Posted by Kirk Rense on May 16, 2003 at 3:26 PM (Cont’d.) This is
why Bush is disassembling democracy --it’s in his way. But back to these
angry commentators. They believe the individual is paramount, that laws to
protect the weaker (such as taxes, anti-trust rules, prohibitions on using
political power to amass personal wealth, and the like) are dead wrong and
violate what is at the core of human nature. Ask them. They’ll admit it.
They applaud the beast within, and think it should be given free rein.
Ultimately, I suppose, all questions central to humanity boil down to this
eternal death-struggle between that most delicate human intellectual
construct—that decency, equality and respect must be paramount—and the
most adamantine and brutish human compulsion—raw imposition of individual
will and desire. That these forces are always at war within each of us
would be classically tragic, if it weren’t so hilariously ironic. We alone
of all sentient creatures possess the tools to understand our innate
brutality, but not the emotional will to overcome it.
Posted by Kirk Rense on May 16, 2003 at 3:27 PM Kirk
“They applaud the beast within, and think it should be given free rein.”This better describes so called liberals who think that the 60’s brought only freedom and good. If it feels good, do it.
Gotta fight that repression. Don’t trust anyone over 30.
Posted by Jim on May 16, 2003 at 3:52 PM Kirk: that laws to
protect the weaker (such as taxes, anti-trust rules,Taxes protect the weaker? That’s a good one.
As far as anti-trust, I feel much safer now that Microsoft was put through the ringer. Too bad all those working class people with Microsoft stock in their 401K’s had to take it in the shorts.
Well, I guess to make an omelet you have to break some eggs.

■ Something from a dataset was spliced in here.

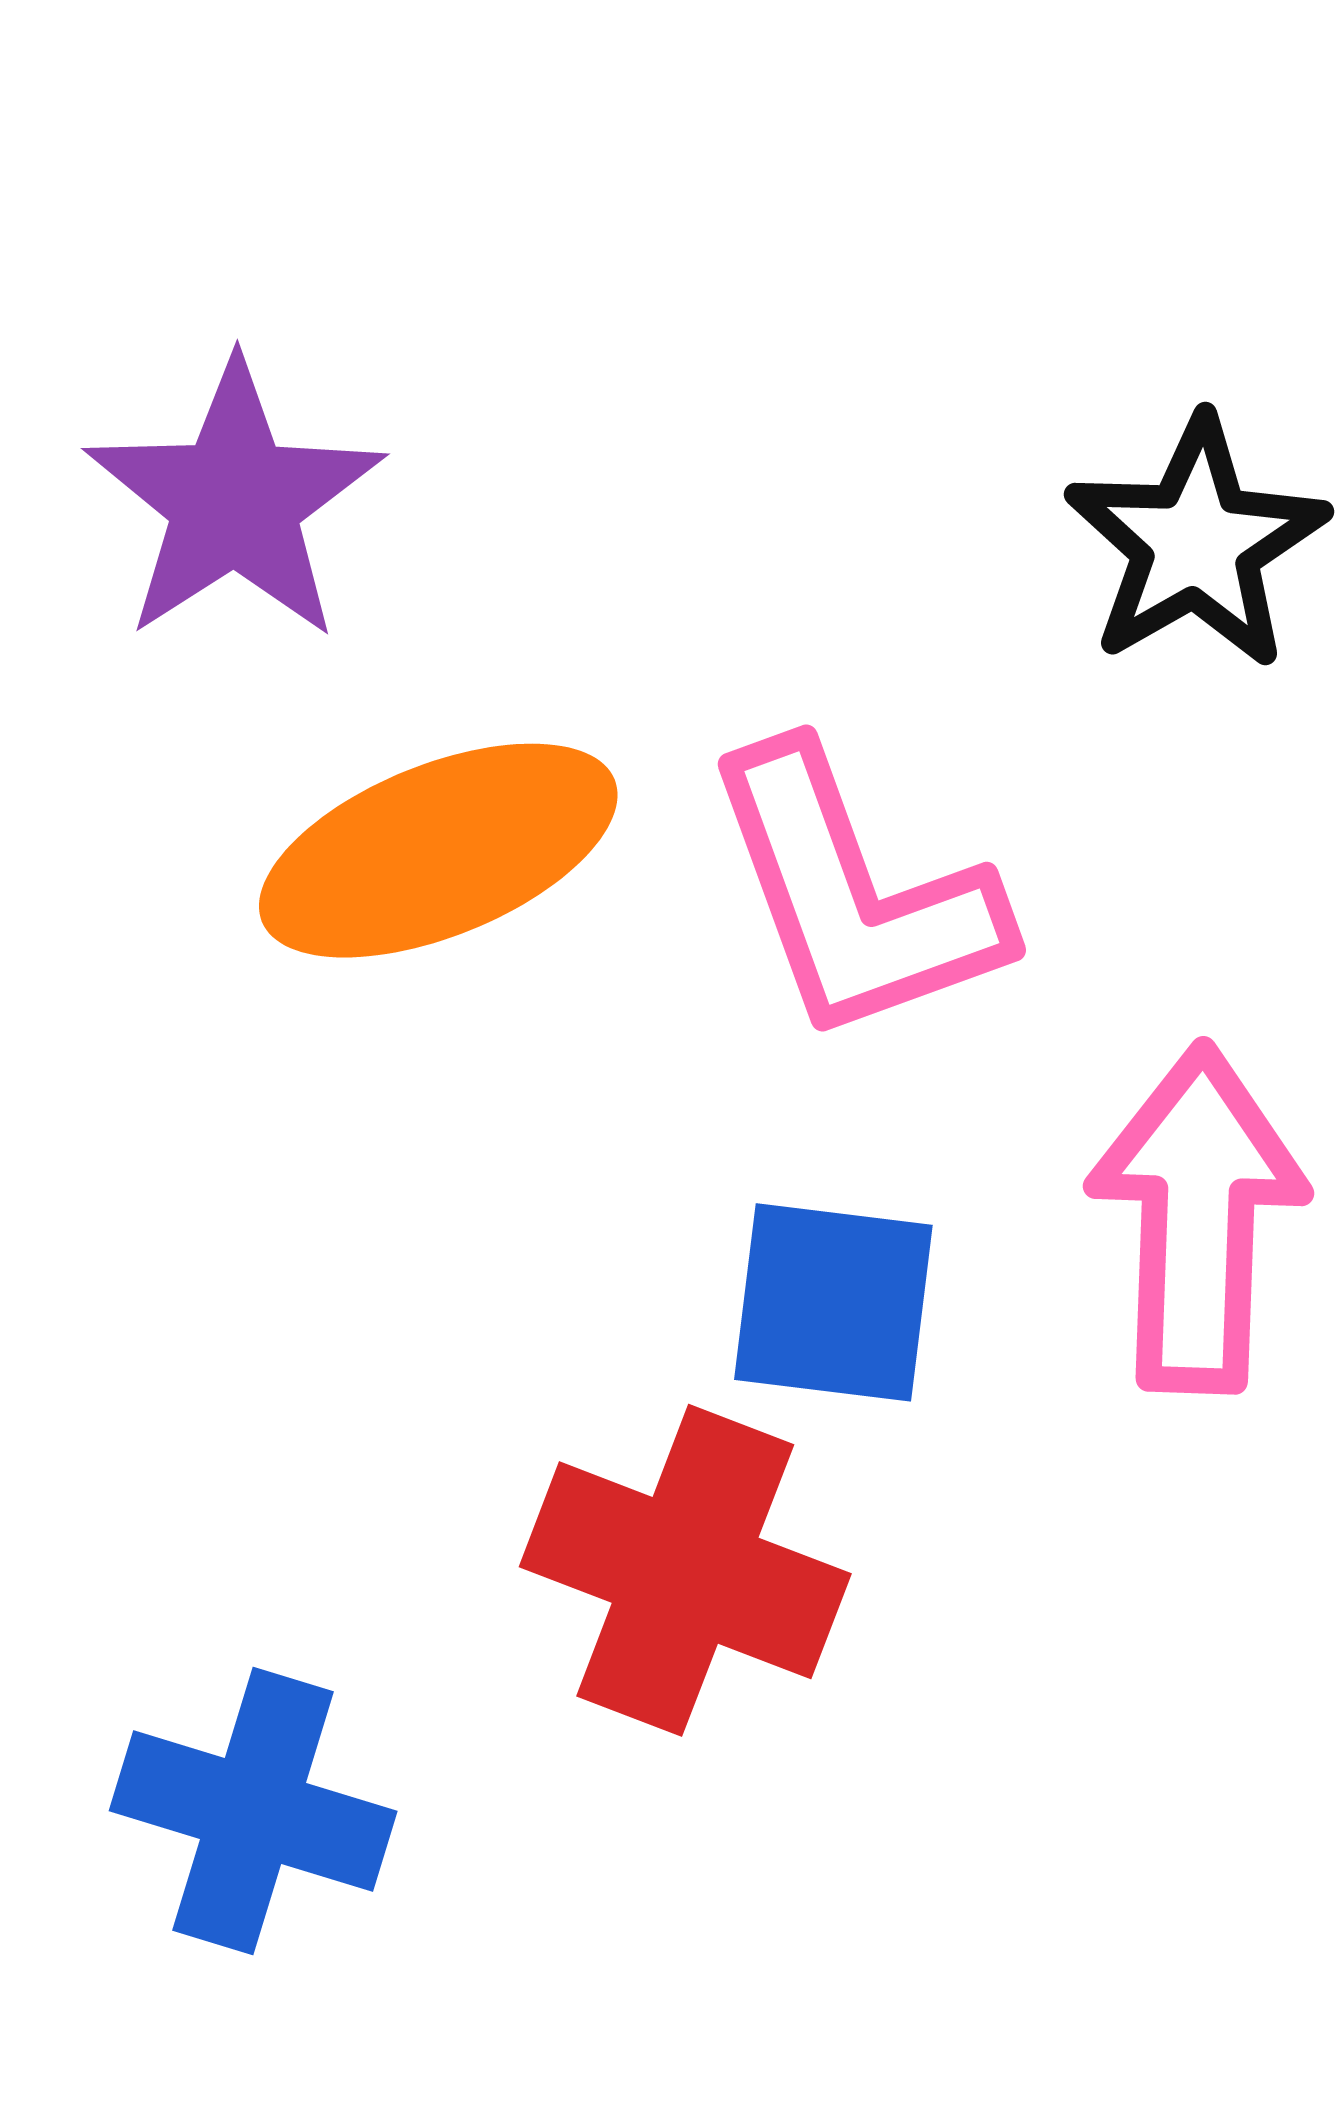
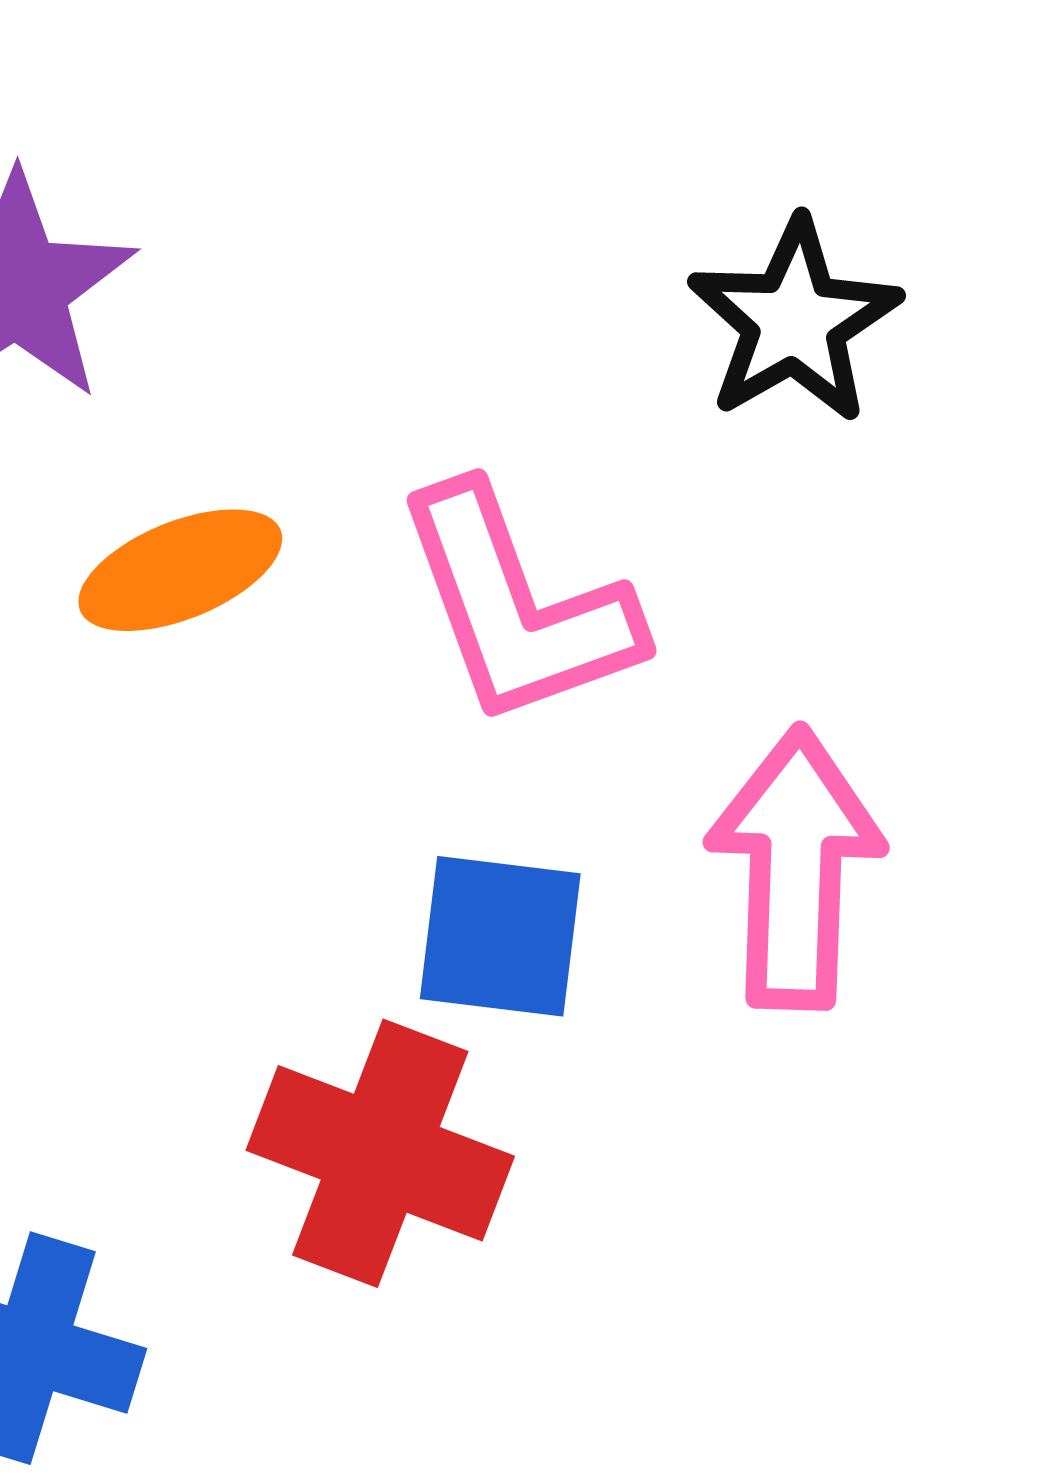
orange ellipse: (438, 851) -> (180, 570), size x0.7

Posted by Jim on May 16, 2003 at 4:06 PM I find it amusing that the “conservatives” in the crowd never bless us with an e mail address. I also find it amusing that “conservatives” never conserve ANYTHING. We now have a “conservative” dictator (no, he didn’t win the election-his brother bought him that) who thumbs his nose at the world, defies the U.N., beats up on the snotty nosed playground kid (Iraq, repubblikkans) whilst turning his back on the big, mean bully with the third largest armed forces in the world (N. Korea, repubblikkans), and ruining our economic infrastructure. Now, he’s after oil in our last, greatest unspoiled haven. He’s the antichrist. Wake up, America!

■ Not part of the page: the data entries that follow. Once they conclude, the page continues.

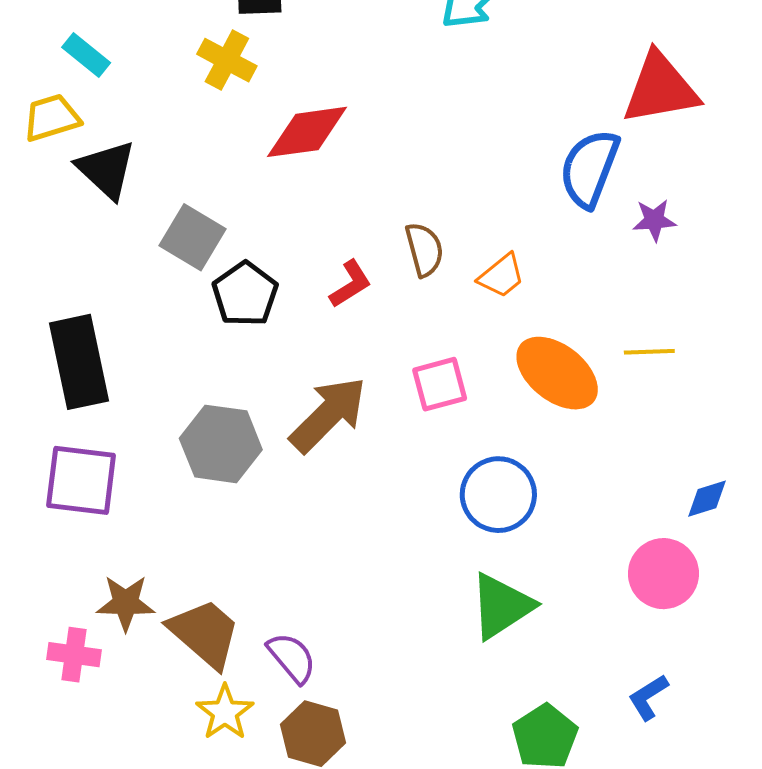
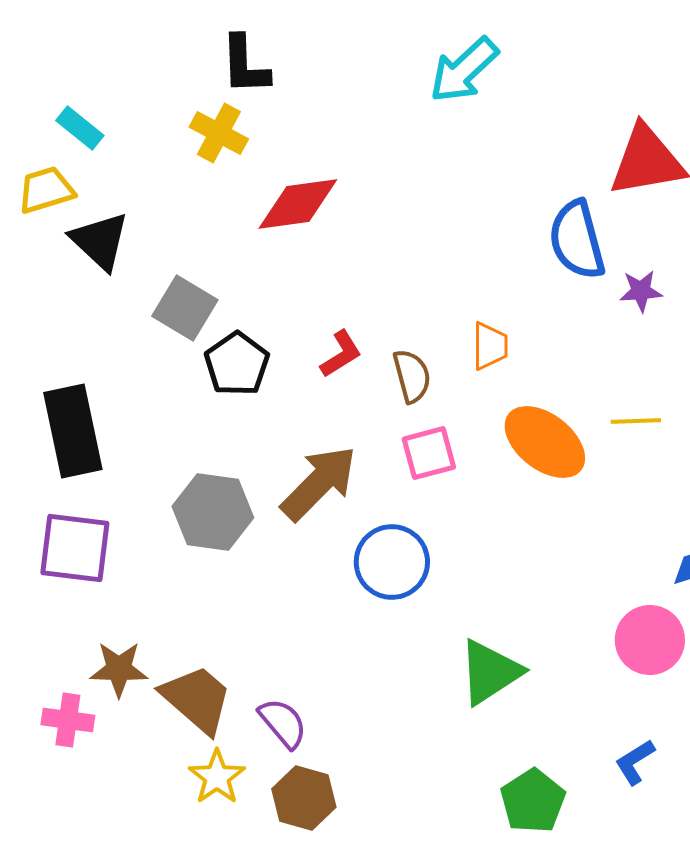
blue semicircle: (590, 168) -> (577, 240), turned -36
brown semicircle: (424, 249) -> (412, 376), moved
orange trapezoid: (501, 276) -> (490, 346), turned -51
blue circle: (498, 495) -> (392, 562), moved

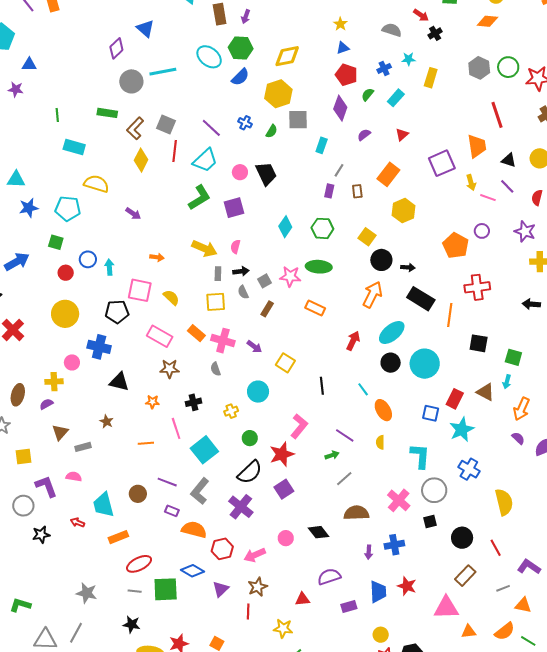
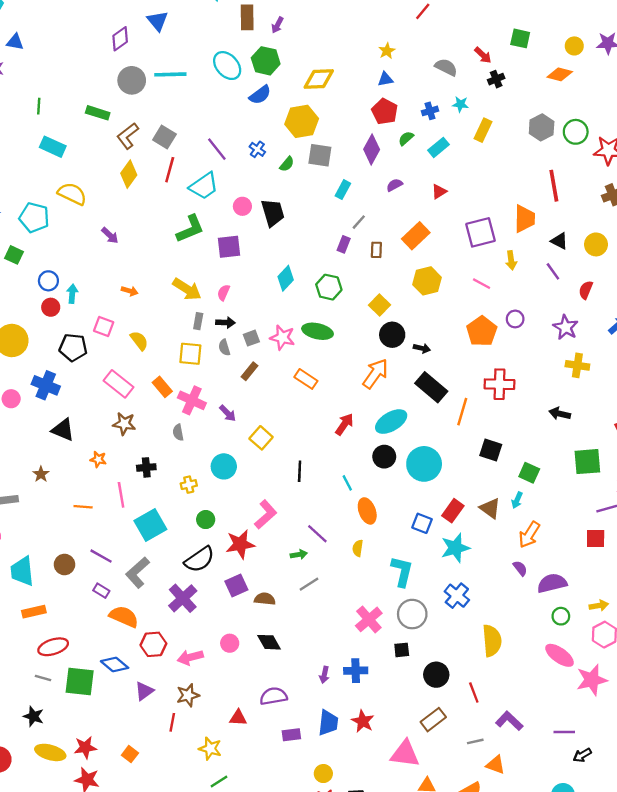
pink line: (488, 198) -> (482, 284), moved
red circle: (66, 273) -> (51, 307), moved
pink square: (140, 290) -> (104, 327), size x0.7
brown semicircle: (356, 513) -> (265, 599), moved, size x0.7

Posted by drew f hines on May 16, 2003 at 4:14 PM As far as I can tell, Kirk seems to think that America and private business intend to harm all of the people who fall under business’s sphere of influence. Using this reasoning, the best places to live would be countries that have very few business dealings with America , such as Myanmar or Zimbabwe. On the other hand, the countries that are most exploited by American business are Canada, Germany, Japan, etc…
Similarly, Mr Vonneguts analysis of the Mexican American War fails to address whether California and other western states are better off as part of the U.S. rather than Mexico, which had its own Civil War, was successfully invaded by France, had a 20th century revolution, and then was ruled by a one-party political system for most of the last century.
Posted by DaveC on May 16, 2003 at 4:43 PM Our heads are round so our thinking can change direction—Francis Picabia.
I’ve found, since 9/11, the above quote more instructive to the world than having stuck to my prior self-delusional Leftist knee-jerkiness.
I’ve read many of Vonnegut’s books several times but couldn’t finish this document for my eyes were sore from rolling. Over and over.